** RECORDS FOR PROCESSING **
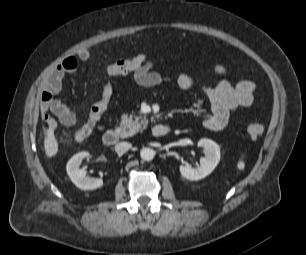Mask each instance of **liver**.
Segmentation results:
<instances>
[{"mask_svg":"<svg viewBox=\"0 0 306 255\" xmlns=\"http://www.w3.org/2000/svg\"><path fill=\"white\" fill-rule=\"evenodd\" d=\"M44 148H45L46 155L49 158L54 157L59 151L58 141L54 134V127L52 126H50L46 131V137L44 140Z\"/></svg>","mask_w":306,"mask_h":255,"instance_id":"liver-1","label":"liver"}]
</instances>
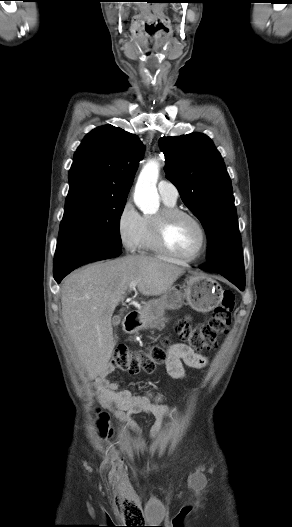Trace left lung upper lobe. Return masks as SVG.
<instances>
[{"instance_id": "left-lung-upper-lobe-1", "label": "left lung upper lobe", "mask_w": 292, "mask_h": 527, "mask_svg": "<svg viewBox=\"0 0 292 527\" xmlns=\"http://www.w3.org/2000/svg\"><path fill=\"white\" fill-rule=\"evenodd\" d=\"M167 178L207 233V260L242 258V243L230 177L223 159L205 134L162 137Z\"/></svg>"}]
</instances>
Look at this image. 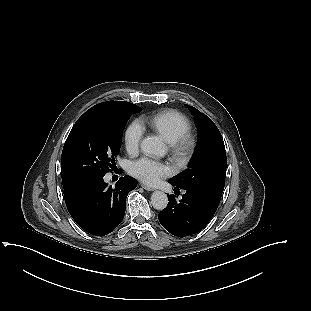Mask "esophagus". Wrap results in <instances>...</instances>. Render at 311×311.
<instances>
[{"instance_id":"esophagus-1","label":"esophagus","mask_w":311,"mask_h":311,"mask_svg":"<svg viewBox=\"0 0 311 311\" xmlns=\"http://www.w3.org/2000/svg\"><path fill=\"white\" fill-rule=\"evenodd\" d=\"M141 187H142L143 189L147 190V191H153V190H154L153 187L147 186V185H145V184H141Z\"/></svg>"}]
</instances>
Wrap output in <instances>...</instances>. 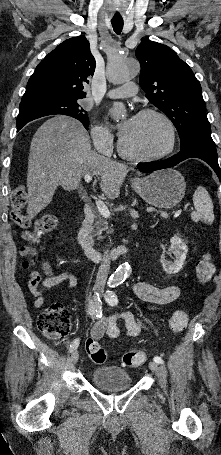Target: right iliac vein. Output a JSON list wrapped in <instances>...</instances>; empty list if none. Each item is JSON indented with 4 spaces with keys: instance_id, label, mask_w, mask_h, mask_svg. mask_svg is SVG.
Returning a JSON list of instances; mask_svg holds the SVG:
<instances>
[{
    "instance_id": "right-iliac-vein-1",
    "label": "right iliac vein",
    "mask_w": 221,
    "mask_h": 455,
    "mask_svg": "<svg viewBox=\"0 0 221 455\" xmlns=\"http://www.w3.org/2000/svg\"><path fill=\"white\" fill-rule=\"evenodd\" d=\"M78 359H79V353L77 350H75L71 354L70 361H71V363L76 364L78 362Z\"/></svg>"
}]
</instances>
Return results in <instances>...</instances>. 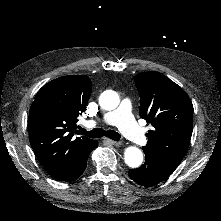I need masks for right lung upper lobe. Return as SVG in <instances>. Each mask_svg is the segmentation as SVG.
I'll return each instance as SVG.
<instances>
[{"label":"right lung upper lobe","mask_w":221,"mask_h":221,"mask_svg":"<svg viewBox=\"0 0 221 221\" xmlns=\"http://www.w3.org/2000/svg\"><path fill=\"white\" fill-rule=\"evenodd\" d=\"M91 89V80L85 75L63 76L44 85L31 105L30 143L53 178L72 168L95 142L84 136L73 137L77 117L85 111Z\"/></svg>","instance_id":"right-lung-upper-lobe-1"}]
</instances>
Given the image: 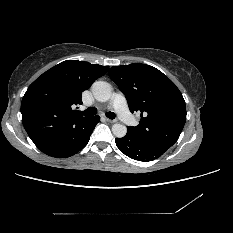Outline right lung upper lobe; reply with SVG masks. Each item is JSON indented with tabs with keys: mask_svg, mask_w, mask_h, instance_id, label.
I'll return each instance as SVG.
<instances>
[{
	"mask_svg": "<svg viewBox=\"0 0 233 233\" xmlns=\"http://www.w3.org/2000/svg\"><path fill=\"white\" fill-rule=\"evenodd\" d=\"M109 66L67 60L39 76L22 102V122L34 144L45 154L72 140L90 117L74 113L81 94L103 76Z\"/></svg>",
	"mask_w": 233,
	"mask_h": 233,
	"instance_id": "obj_1",
	"label": "right lung upper lobe"
}]
</instances>
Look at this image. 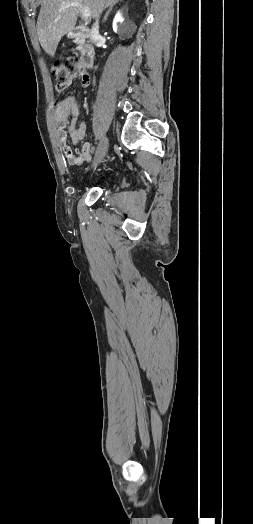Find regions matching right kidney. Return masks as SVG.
I'll return each mask as SVG.
<instances>
[{
    "mask_svg": "<svg viewBox=\"0 0 253 524\" xmlns=\"http://www.w3.org/2000/svg\"><path fill=\"white\" fill-rule=\"evenodd\" d=\"M123 18L120 11H118L113 20V30L115 33H123Z\"/></svg>",
    "mask_w": 253,
    "mask_h": 524,
    "instance_id": "ca27d5eb",
    "label": "right kidney"
}]
</instances>
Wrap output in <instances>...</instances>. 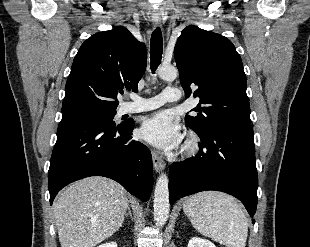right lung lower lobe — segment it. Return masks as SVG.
<instances>
[{"label":"right lung lower lobe","mask_w":310,"mask_h":247,"mask_svg":"<svg viewBox=\"0 0 310 247\" xmlns=\"http://www.w3.org/2000/svg\"><path fill=\"white\" fill-rule=\"evenodd\" d=\"M135 123L115 125L108 118L61 120L48 172L50 204L69 183L105 176L147 201L153 187L152 156L132 138Z\"/></svg>","instance_id":"obj_1"}]
</instances>
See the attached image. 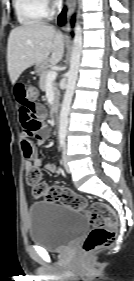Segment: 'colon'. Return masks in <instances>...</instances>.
<instances>
[{
  "instance_id": "5ec220e1",
  "label": "colon",
  "mask_w": 134,
  "mask_h": 281,
  "mask_svg": "<svg viewBox=\"0 0 134 281\" xmlns=\"http://www.w3.org/2000/svg\"><path fill=\"white\" fill-rule=\"evenodd\" d=\"M27 97L29 101L36 102L39 97L37 87L30 85L27 88ZM26 180L35 197H44L47 201L59 202L73 209L86 212L92 230L83 243L85 252H92L113 244L116 237L118 219L107 204L103 202H88L83 196L68 188L46 185L42 181L41 171L37 167L27 170Z\"/></svg>"
}]
</instances>
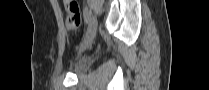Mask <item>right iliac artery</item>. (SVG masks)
<instances>
[{
	"label": "right iliac artery",
	"instance_id": "1",
	"mask_svg": "<svg viewBox=\"0 0 209 90\" xmlns=\"http://www.w3.org/2000/svg\"><path fill=\"white\" fill-rule=\"evenodd\" d=\"M83 16H84L85 23L88 24L90 21V17H91V11L87 7H85L83 10Z\"/></svg>",
	"mask_w": 209,
	"mask_h": 90
}]
</instances>
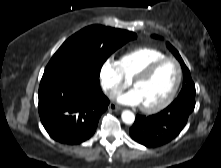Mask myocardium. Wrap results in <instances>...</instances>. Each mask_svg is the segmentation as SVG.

** WORK ORDER **
Return exactly the lines from the one containing "Mask <item>right iliac" through the end of the records, leaving out every picture.

** TASK RESULT **
Mask <item>right iliac artery</item>. (SVG masks)
<instances>
[{
	"label": "right iliac artery",
	"instance_id": "1",
	"mask_svg": "<svg viewBox=\"0 0 209 90\" xmlns=\"http://www.w3.org/2000/svg\"><path fill=\"white\" fill-rule=\"evenodd\" d=\"M83 16H84L85 23L88 24L90 21V17H91V11L87 7H85L83 10Z\"/></svg>",
	"mask_w": 209,
	"mask_h": 90
}]
</instances>
Mask myocardium. Wrap results in <instances>...</instances>. Each mask_svg is the segmentation as SVG.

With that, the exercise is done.